Я неожиданно спросил:
— Скажите, а когда вы решили лечить людей? Когда вы вы брали свое призвание?
— В детстве. Во время войны — мне было тогда лет девять — я перенес три тифа. Умерли давно все соседи по палате, а я жил. И с тех пор осталась в моей памяти самая могущественная и всеподчиняющая фигура — палатный врач. Его отослали в тыл с фронта после сильной контузии. Случалось, во время обхода он падал без памяти, его укладывали на свободную койку, он отлеживался, вставал и лечил, кричал, распоряжался, увещевал. Я умирал от слабости и истощения, и мне надо было съедать в день пятнадцать кусков сахара. Мать продала все из дома, но случались дни, когда сахару не было на рынке и за деньги. Тогда он отдавал мне свой, а эта глюкоза ему самому была жизненно необходима, и всех больных детей во время войны ему было не подкормить, а он отдавал. Я его очень боялся, и весь персонал его боялся. И я очень хотел стать таким, как он…
Лыжин закурил, отогнал ладонью дым от глаз, задумчиво сказал:
— Когда-то у меня даже идея такая была, что я хоть как-то должен отблагодарить медицину за то, что я появился на свет благодаря ей. Мать очень любила отца и ужасно переживала из-за того, что врачи не разрешают ей иметь детей, о которых мечтал отец. У нее была открытая форма туберкулеза. Однажды она забеременела, и профессор Рапопорт сказал: «Рожайте. Под мою ответственность». А вскоре отец погиб в авиакатастрофе. У матери от шока начались преждевременные роды, и появился на свет я — семимесячный недоносок, который никак, по всем законам, не мог, не должен был выжить. А выжил, и мать выжила. Вот какие штуки неожиданные в жизни происходят…
Мне слышалось в словах Лыжина искреннее недоумение — действительно, странно как получилось, что он не умер тогда!
И больно кольнуло, что в голосе Лыжина вместе с недоумением не было ни капли радостной панафидинской уверенности: как хорошо, что я живу! Как хорошо это для меня, для всех вас, люди, что я живу на земле!
— Вы слышали о препарате под названием метапроптизол?
Лыжин дернулся так сильно, будто я выстрелил над его ухом из пистолета.
— Да! А что такое?
Я заметил реакцию Лыжина и понял, что уж он-то много должен знать о загадочном препарате. Лыжин сжимал одной ладонью другую так, что побелевшие костяшки выступили, подобно рубчатым хрящам на осетровом хребте. И не смотрел он больше на меня сквозь дымные волны зеленоватого света, а взгляд его был снова прикован к сумеречному углу, где отчетливо был виден на старом полотне ястребиный глаз седого лобастого старика. И я сорвал темп. Я помолчал и спросил равнодушно:
— Чей это портрет?
— Это Филипп Ауреол Теофраст Парацельс. Великий врач, химик, мыслитель. И мученик. Он реформировал тысячелетние представления о медицине…

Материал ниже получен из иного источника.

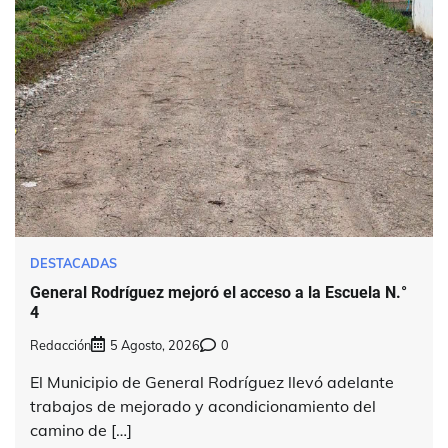
DESTACADAS
General Rodríguez mejoró el acceso a la Escuela N.°
4
Redacción
5 Agosto, 2026
0
El Municipio de General Rodríguez llevó adelante
trabajos de mejorado y acondicionamiento del
camino de […]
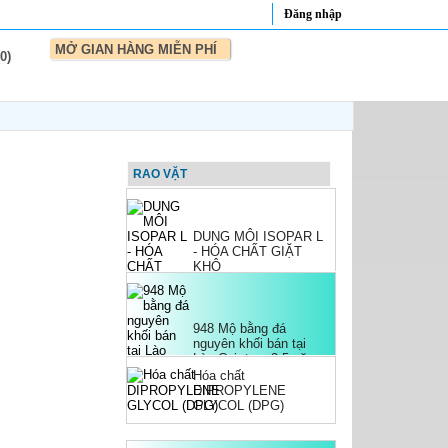
Đăng nhập
MỞ GIAN HÀNG MIỄN PHÍ
0)
Bán thùng rác con thú
cực ngộ nghĩnh dùng
cho công viên, trường
học.
Hàng nhập khẩu cáp
điều khiển lõi mềm
RAO VẶT
Altek kabel
DUNG MÔI ISOPAR L
- HÓA CHẤT GIẶT
KHÔ
948 Mộ bằng đá
nguyên khối bán tại
Lào Cai, tam 3 5 năm
cấp sơn hậu bành
Hóa chất
DIPROPYLENE
GLYCOL (DPG)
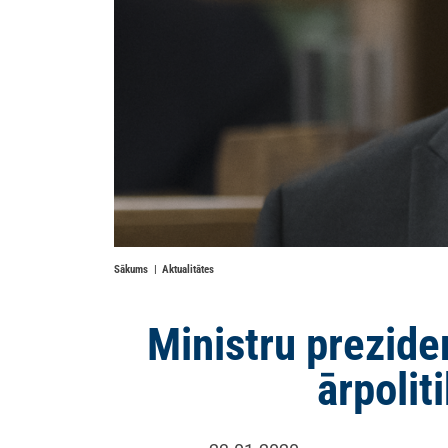
Sākums
Aktualitātes
Ministru preziden
ārpolit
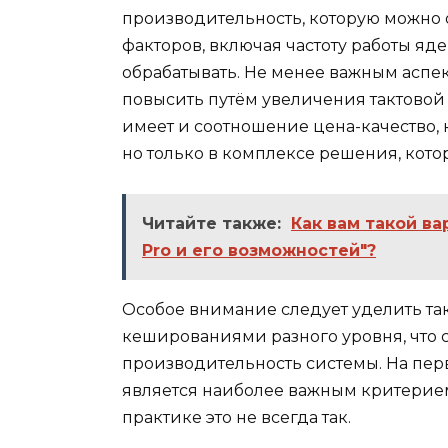
производительность, которую можно о
факторов, включая частоту работы яде
обрабатывать. Не менее важным аспек
повысить путём увеличения тактовой 
имеет и соотношение цена-качество, 
но только в комплексе решения, кото
Читайте также:
Как вам такой ва
Pro и его возможностей"?
Особое внимание следует уделить та
кешированиями разного уровня, что 
производительность системы. На перв
является наиболее важным критерием
практике это не всегда так.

Мы помолчали, но я рассчитал правильно: тонкая пленка лыжинского бесстрастия прорвалась под натиском бушевавших в нем страстей. Первая струйка — один вопрос:
— Почему вы меня спрашивали о метапроптизоле?
— Потому что меня интересует, мог ли его получить у себя в лаборатории Панафидин?
— Нет! — сипло крикнул Лыжин. — Нет!
— Почему вы так думаете? — быстро наклонился я к нему.
— Потому что метапроптизол получил я! Я! Я! И я смогу это доказать! Этот препарат синтезирован мною! И ни у кого, кроме меня, его нет! И быть не может!